Though Preston struggled against his bindings, Ianto’s grip was tight, and the musket was still aimed at his chest, barrel gleaming in the half-light.

Ianto jerked Preston by his chains down the steps, where he took the stake and drove it into the wall, then began hammering it into place with the blunt end of the musket. Time seemed to bend and slow around Effy, like river water around a rock, and there were no thoughts in her mind, nothing but the pure and brilliant surge of adrenaline in her veins.

She splashed down the stairs after them and took hold of Ianto’s wrist, making him fumble with the musket and stumble backward, nearly plunging into the dark water.

“You stupid girl,” Ianto growled as he righted himself. Water was pouring through the walls, between the cracks in the brickwork, like hundreds of weeping eyes. “You have no idea what you’re playing at.”

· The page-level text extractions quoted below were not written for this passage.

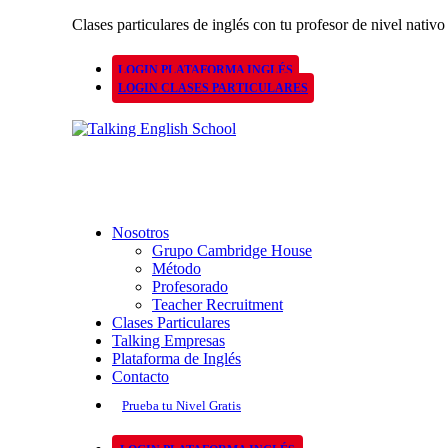
Clases particulares de inglés con tu profesor de nivel nativo
LOGIN PLATAFORMA INGLÉS
LOGIN CLASES PARTICULARES
Nosotros
Grupo Cambridge House
Método
Profesorado
Teacher Recruitment
Clases Particulares
Talking Empresas
Plataforma de Inglés
Contacto
Prueba tu Nivel Gratis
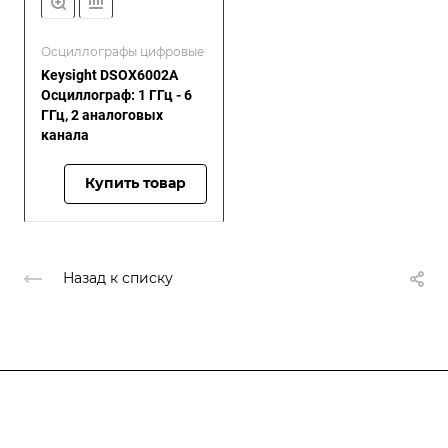
Осциллографы цифровые
Keysight DSOX6002A
Осциллограф: 1 ГГц - 6
ГГц, 2 аналоговых
канала
Купить товар
Назад к списку
Подписывайтесь
на новости и акции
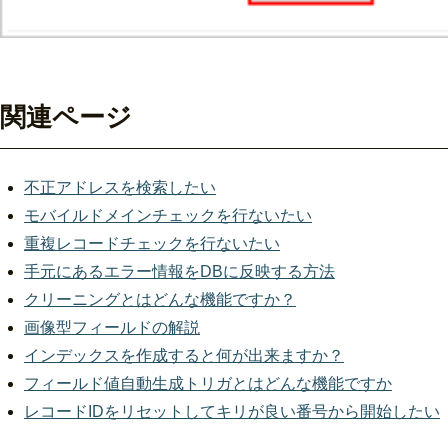
関連ページ
不正アドレスを検索したい
モバイルドメインチェックを行ないたい
重複レコードチェックを行ないたい
手元にあるエラー情報をDBに反映する方法
クリーニングとはどんな機能ですか？
画像型フィールドの解説
インデックスを作成すると何が出来ますか？
フィールド値自動生成トリガとはどんな機能ですか
レコードIDをリセットしてキリが良い番号から開始したい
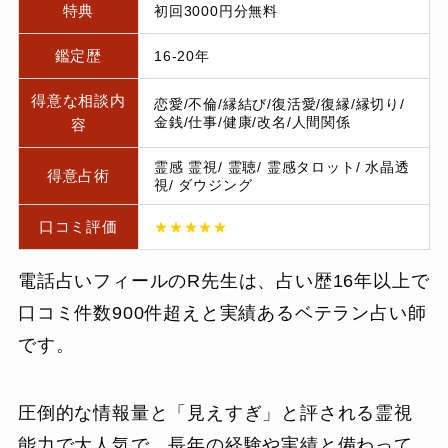
特典
初回3000円分無料
鑑定歴
16-20年
得意な相談内
恋愛/不倫/縁結び/復活愛/復縁/縁切り/
金銭/仕事/健康/改名/人間関係
容
霊感 霊視/ 霊聴/ 霊感タロット/ 水晶透
得意占術
視/ ダウジング
口コミ評価
★★★★★
電話占いフィールのR先生は、占い歴16年以上で
口コミ件数900件超えと実績あるベテラン占い師
です。
圧倒的な情報量と「見えすぎ」と評される霊視
能力で大人気で、長年の経験や実績と備わって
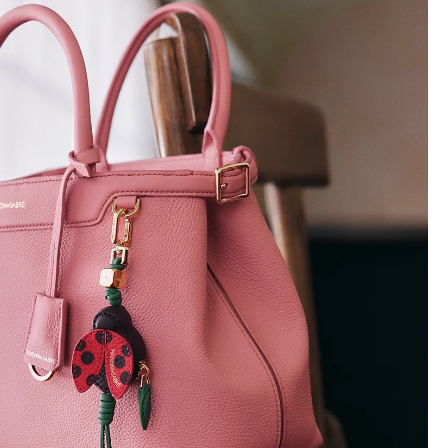
ff
のみ
に関するテキストメッセー
りいただけます。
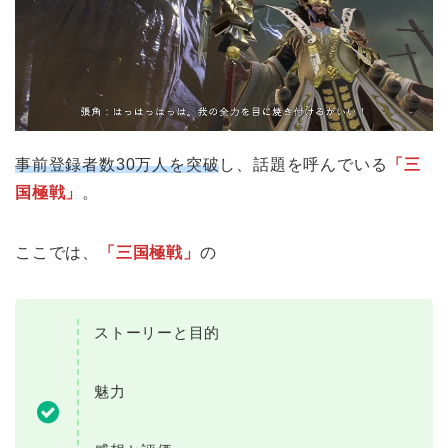
事前登録者数30万人を突破
し、話題を呼んでいる
「三
国極戦」
。
ここでは、
「三国極戦」
の
ストーリーと目的
魅力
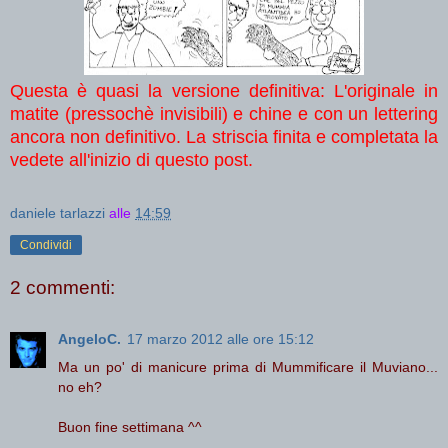
Questa è quasi la versione definitiva: L'originale in
matite (pressochè invisibili) e chine e con un lettering
ancora non definitivo. La striscia finita e completata la
vedete all'inizio di questo post.
daniele tarlazzi
alle
14:59
Condividi
2 commenti:
AngeloC.
17 marzo 2012 alle ore 15:12
Ma un po' di manicure prima di Mummificare il Muviano...
no eh?
Buon fine settimana ^^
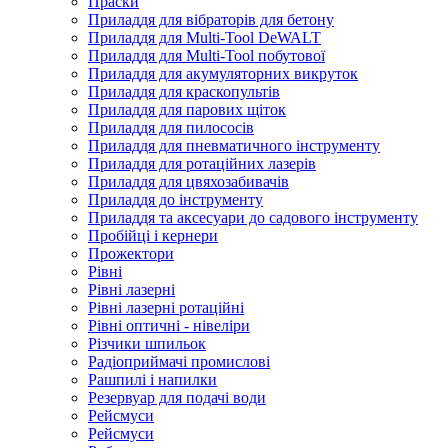
Праски
Приладдя для вібраторів для бетону
Приладдя для Multi-Tool DeWALT
Приладдя для Multi-Tool побутової
Приладдя для акумуляторних викруток
Приладдя для краскопультів
Приладдя для парових щіток
Приладдя для пилососів
Приладдя для пневматичного інструменту
Приладдя для ротаційних лазерів
Приладдя для цвяхозабивачів
Приладдя до інструменту
Приладдя та аксесуари до садового інструменту
Пробійці і кернери
Прожектори
Рівні
Рівні лазерні
Рівні лазерні ротаційні
Рівні оптичні - нівеліри
Різчики шпильок
Радіоприймачі промислові
Рашпилі і напилки
Резервуар для подачі води
Рейсмуси
Рейсмуси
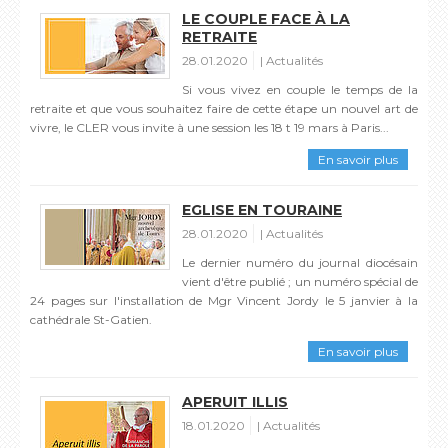
LE COUPLE FACE À LA
RETRAITE
28.01.2020
Actualités
Si vous vivez en couple le temps de la
retraite et que vous souhaitez faire de cette étape un nouvel art de
vivre, le CLER vous invite à une session les 18 t 19 mars à Paris...
En savoir plus
EGLISE EN TOURAINE
28.01.2020
Actualités
Le dernier numéro du journal diocésain
vient d'être publié ; un numéro spécial de
24 pages sur l'installation de Mgr Vincent Jordy le 5 janvier à la
cathédrale St-Gatien.
En savoir plus
APERUIT ILLIS
18.01.2020
Actualités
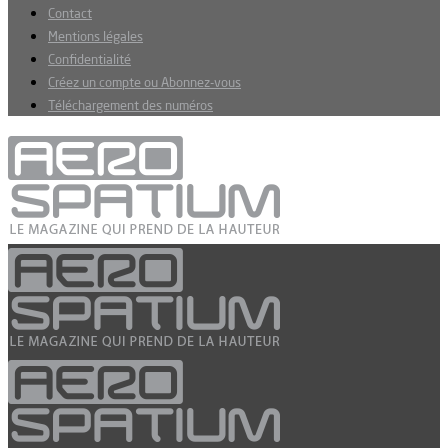
Contact
Mentions légales
Confidentialité
Créez un compte ou Abonnez-vous
Téléchargement des numéros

And then, with one huge, sweeping arm, he hurled her against the wall, so hard that her head hit the stone with a terrible crack. Effy felt the pain in her teeth and jaw, and then a hot, blooming agony seeped throughout her skull and down to her throat.

She managed to reach up with one numb hand and feel the back of her head. Her fingers came away smeared with blood.

Ianto was a large man, but not that large. Not large enough that two people couldn’t wrest the gun from his hands. The strength he had was impossible. Inhuman.

Preston was shouting, but she couldn’t hear him. She was deaf to everything but the roar of blood in her ears. Legs trembling beneath her, Effy slumped down onto the steps, submerging her lower body in the sleek, dark water.

“Please,” she heard Preston say, when her hearing briefly returned to her. “I’ll do anything—just let her live.” His voice was shaking, syllables dropped between his sobs.

“Oh, don’t worry about that,” Ianto said. “The foundation only needs one fatherless child. I have no intention of letting her die.”

Effy tried to pull herself back up, but the pain was obliterating. Her vision was starry and fading. She heard the sounds of the musket beating against the stake again, grim metallic clangs, and the brief rattle of chains.